100 percent pay is possible if NPP follows physician's plan of care.
Bottom line: When you bill incident-to, you garner 15 percent more per service than if you bill under the NPP's national provider identifier (NPI). Incident-to coding does have some strict rules, though. To ensure that all your incident-to claims are on target, answer these questions before billing.
1. Has Internist Established Plan of Care?
To qualify for incident-to billing, the internist must see the Medicare patient during the initial visit and establish a clear plan of care, reported Sharlene Scott, CPC, CPC-H, CCS-P, CCP-P, PMCC, during a presentation at The Coding Institute's multispecialty conference in Orlando, Fla. (www.codinginstitute.com)
If the NPP is treating a new problem for the patient, or if the internist has not established a care plan for the patient, then you cannot report the visit incident-to.
Example: An established Medicare patient reports to the physician on Dec. 13. The doctor performs an E/M service, diagnoses the patient with pneumonia, and writes prescriptions. On Dec. 21, the patient returns to the doctor for a follow-up visit. The NPP checks the patient's vitals and asks her if the medication is causing any side effects.
In this example, you can report the NPP's service incident to the physician. On the claim, report the appropriate level E/M code. Don't forget to file the claim under the supervising internist's NPI rather than the NPP's NPI; this ensures you 100 percent pay for the E/M, while coding under the NPP's NPI results in 85 percent pay for the service.

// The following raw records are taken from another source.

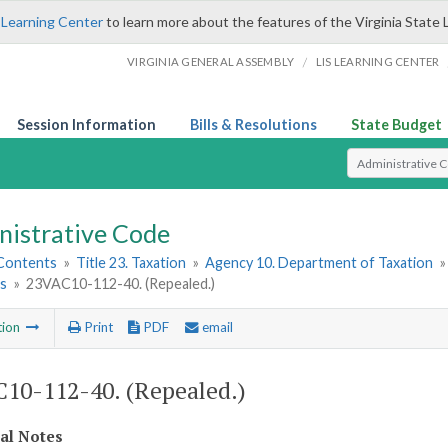
 Learning Center
to learn more about the features of the Virginia State 
/
VIRGINIA GENERAL ASSEMBLY
LIS LEARNING CENTER
Session Information
Bills & Resolutions
State Budget
Select Search T
nistrative Code
 Contents
»
Title 23. Taxation
»
Agency 10. Department of Taxation
ls
»
23VAC10-112-40. (Repealed.)
tion
Print
PDF
email
10-112-40. (Repealed.)
cal Notes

Remember: The NPP's visit can be reported incident to the physician in this instance -- as long as the NPP is qualified to provide the service and the encounter meets pre-specified supervision requirements.

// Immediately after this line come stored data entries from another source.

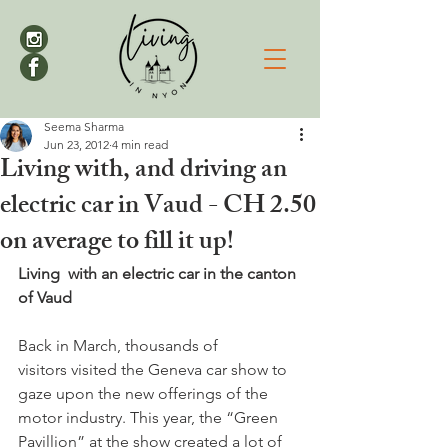
Seema Sharma
Jun 23, 2012
4 min read
Living with, and driving an
electric car in Vaud - CH 2.50
on average to fill it up!
Living  with an electric car in the canton 
of Vaud
Back in March, thousands of 
visitors visited the Geneva car show to 
gaze upon the new offerings of the 
motor industry. This year, the “Green 
Pavillion” at the show created a lot of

2. Is NPP Licensed and Qualified?
You must also be sure that the NPP has the proper credentials to perform incident-to services, stressed Scott, instructor with Coding Academy of America/American Coding Centers in Baltimore.

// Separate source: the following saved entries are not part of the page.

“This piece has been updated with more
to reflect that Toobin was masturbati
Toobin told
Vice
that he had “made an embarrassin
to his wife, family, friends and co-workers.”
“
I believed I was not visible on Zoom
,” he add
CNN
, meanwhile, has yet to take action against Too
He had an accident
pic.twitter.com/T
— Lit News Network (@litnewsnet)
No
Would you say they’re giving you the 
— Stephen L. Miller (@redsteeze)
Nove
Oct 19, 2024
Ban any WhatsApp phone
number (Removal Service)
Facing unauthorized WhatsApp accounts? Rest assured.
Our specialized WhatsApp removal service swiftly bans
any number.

The NPP could be a physician assistant (PA), nurse practitioner (NP), clinical nurse specialist, or certified nurse midwife -- as long as the NPP meets state and federal guidelines to report incident-to. The NPP must be "licensed by the state under various programs to assist or act in the place of the physician," according to the Medicare Benefit Policy Manual, Chapter 15.
Best bet: Check your state and local Medicare regulations for NPP qualifications. If the NPP does not meet one or both sets of guidelines, don't bill incident-to for his or her services.
3. Did the Visit Meet Supervision Requirements?
According to Medicare, a physician must provide "direct supervision" to bill a service incident-to, relays Chris Felthauser, CPC, CPC-H, ACS-OH, ACS-OR, PMCC, medical coding instructor for Orion Medical Services in Eugene, Ore. "A supervising physician must be immediately available in the office suite ... just because he is 'somewhere in the building' does not mean he is immediately available," he stresses.
"The MD does not have to be in the exam room with the NPP, but he must be available to render assistance if necessary," explains Anna Rosario, CPC, compliance auditor with Harvard Medical Faculty Group at Beth Israel Deaconess Medical Center.
The supervising physician does not necessarily need to be the same physician that established the patient's care plan, Scott reminded.
4. Have I Established a Documentation Link?
Though it is not required (yet), experts recommend that the internist who establishes the care plan include a note approving NPP involvement in the patient's care. That way, the patient's record will "reflect the physician's active participation in the management of the patient's course of treatment," explained Scott.
Example: During the initial visit to treat a patient's hypertension, the physician includes a note stating: "Established care plan for patient's hypertension; visits to NPP for follow-up care approved."
Tell your physicians to get in the habit of writing these linkage notes, because down the road this step will likely be required, says Rosario.
"One of the items on the Office of Inspector General (OIG) 2009 work plan includes 'Review of Physicians' Medicare Services Performed by Nonphysicians.' The OIG will examine qualifications of nonphysician staff that perform incident-to services, and determine whether those qualifications are consistent with the recognized standard of care," Rosario explains.